Problem to solve:
Word-for-word transcription: reproduce all of the data, but not the pictures.

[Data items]
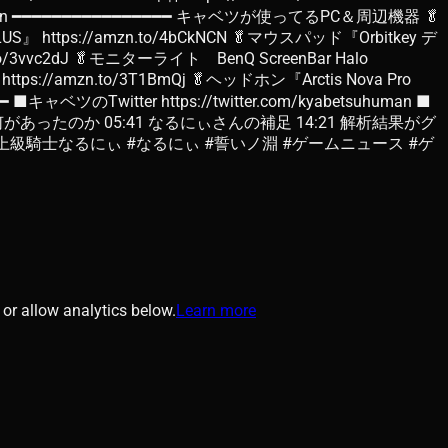
etsuhuman ━━━━━━━━━━━━━━━━ キャベツが使ってるPC＆周辺機器 🥬
US』 https://amzn.to/4bCkNCN 🥬マウスパッド『Orbitkey デ
/3vvc2dJ 🥬モニターライト BenQ ScreenBar Halo
ttps://amzn.to/3T1BmQj 🥬ヘッドホン『Arctis Nova Pro
■キャベツのTwitter https://twitter.com/kyabetsuhuman ■
然 02:15 何があったのか 05:41 なるにぃさんの補足 14:21 解析結果がグ
 #上級騎士なるにぃ #なるにぃ #誓いノ淵 #ゲームニュース #ゲ
or allow analytics below.
Learn more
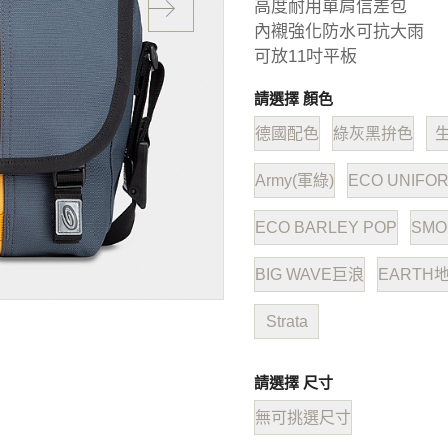
高度耐用單肩信差包
內襯強化防水可抗大雨
可放11吋平板
請選擇 顏色
德國配色
綠灰黑拚色
Army(軍綠)
ECO UNIFO
ECO BARLEY POP
SM
BIG WAVE巨浪
EARTH
Strata
請選擇 尺寸
無可挑選尺寸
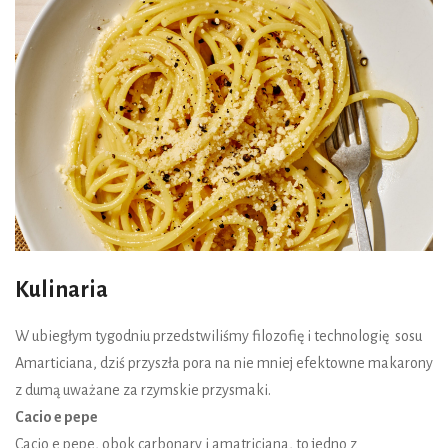
Kulinaria
W ubiegłym tygodniu przedstwiliśmy filozofię i technologię sosu
Amarticiana, dziś przyszła pora na nie mniej efektowne makarony
z dumą uważane za rzymskie przysmaki.
Cacio e pepe
Cacio e pepe, obok carbonary i amatriciana, to jedno z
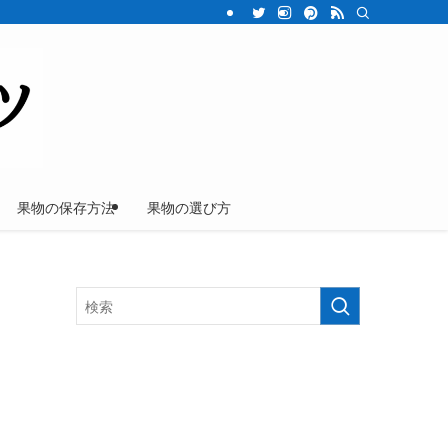
果物の保存方法
果物の選び方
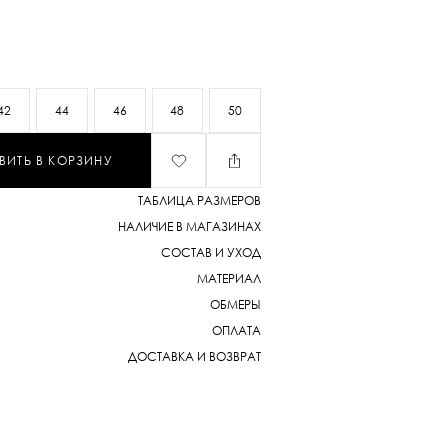
 вечернего выхода. Средняя посадка,
и выверенные пропорции создают чистую
ая легко сочетается с жакетами,
лузами, рубашками и топами. Эта юбка —
ульного гардероба современной
42
44
46
48
50
инимум деталей — максимум
й.
ВИТЬ В КОРЗИНУ
ТАБЛИЦА РАЗМЕРОВ
НАЛИЧИЕ В МАГАЗИНАХ
СОСТАВ И УХОД
МАТЕРИАЛ
ОБМЕРЫ
ОПЛАТА
ДОСТАВКА И ВОЗВРАТ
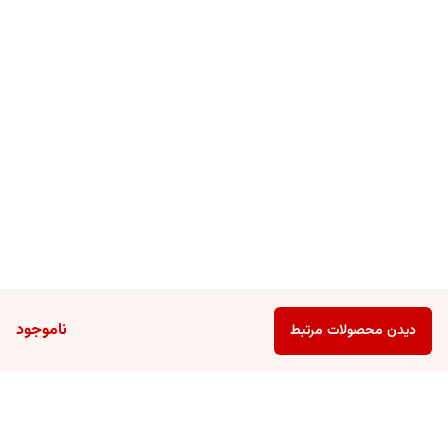
ناموجود
دیدن محصولات مرتبط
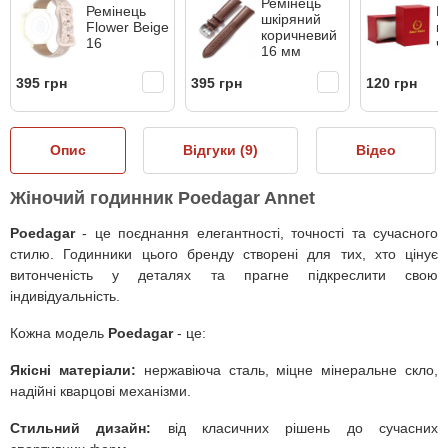
Ремінець
Ремінець
П
шкіряний
Flower Beige
к
коричневий
16
ч
16 мм
395 грн
395 грн
120 грн
Опис
Відгуки (
9
)
Відео
Жіночий годинник Poedagar Annet
Poedagar
-
це поєднання елегантності, точності та сучасного
стилю. Годинники цього бренду створені для тих, хто цінує
витонченість у деталях та прагне підкреслити свою
індивідуальність.
Кожна модель
Poedagar
- це:
Якісні матеріали:
нержавіюча сталь, міцне мінеральне скло,
надійні кварцові механізми.
Стильний дизайн:
від класичних рішень до сучасних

Solution:
etsuhuman ━━━━━━━━━━━━━━━━ キャベツが使ってるPC＆周辺機器 🥬
US』 https://amzn.to/4bCkNCN 🥬マウスパッド『Orbitkey デ
/3vvc2dJ 🥬モニターライト BenQ ScreenBar Halo
ttps://amzn.to/3T1BmQj 🥬ヘッドホン『Arctis Nova Pro
■キャベツのTwitter https://twitter.com/kyabetsuhuman ■
然 02:15 何があったのか 05:41 なるにぃさんの補足 14:21 解析結果がグ
 #上級騎士なるにぃ #なるにぃ #誓いノ淵 #ゲームニュース #ゲ
or allow analytics below.
Learn more
高度耐用單肩信差包
內襯強化防水可抗大雨
可放11吋平板
請選擇 顏色
德國配色
綠灰黑拚色
Army(軍綠)
ECO UNIFO
ECO BARLEY POP
SM
BIG WAVE巨浪
EARTH
Strata
請選擇 尺寸
無可挑選尺寸
Kulinaria
W ubiegłym tygodniu przedstwiliśmy filozofię i technologię sosu
Amarticiana, dziś przyszła pora na nie mniej efektowne makarony
z dumą uważane za rzymskie przysmaki.
Cacio e pepe
Cacio e pepe, obok carbonary i amatriciana, to jedno z
果物の保存方法
果物の選び方
 вечернего выхода. Средняя посадка,
и выверенные пропорции создают чистую
ая легко сочетается с жакетами,
лузами, рубашками и топами. Эта юбка —
ульного гардероба современной
42
44
46
48
50
инимум деталей — максимум
й.
ВИТЬ В КОРЗИНУ
ТАБЛИЦА РАЗМЕРОВ
НАЛИЧИЕ В МАГАЗИНАХ
СОСТАВ И УХОД
МАТЕРИАЛ
ОБМЕРЫ
ОПЛАТА
ДОСТАВКА И ВОЗВРАТ
ناموجود
دیدن محصولات مرتبط
Ремінець
Ремінець
П
шкіряний
Flower Beige
к
коричневий
16
ч
16 мм
395 грн
395 грн
120 грн
Опис
Відгуки (
9
)
Відео
Жіночий годинник Poedagar Annet
Poedagar
-
це поєднання елегантності, точності та сучасного
стилю. Годинники цього бренду створені для тих, хто цінує
витонченість у деталях та прагне підкреслити свою
індивідуальність.
Кожна модель
Poedagar
- це:
Якісні матеріали:
нержавіюча сталь, міцне мінеральне скло,
надійні кварцові механізми.
Стильний дизайн:
від класичних рішень до сучасних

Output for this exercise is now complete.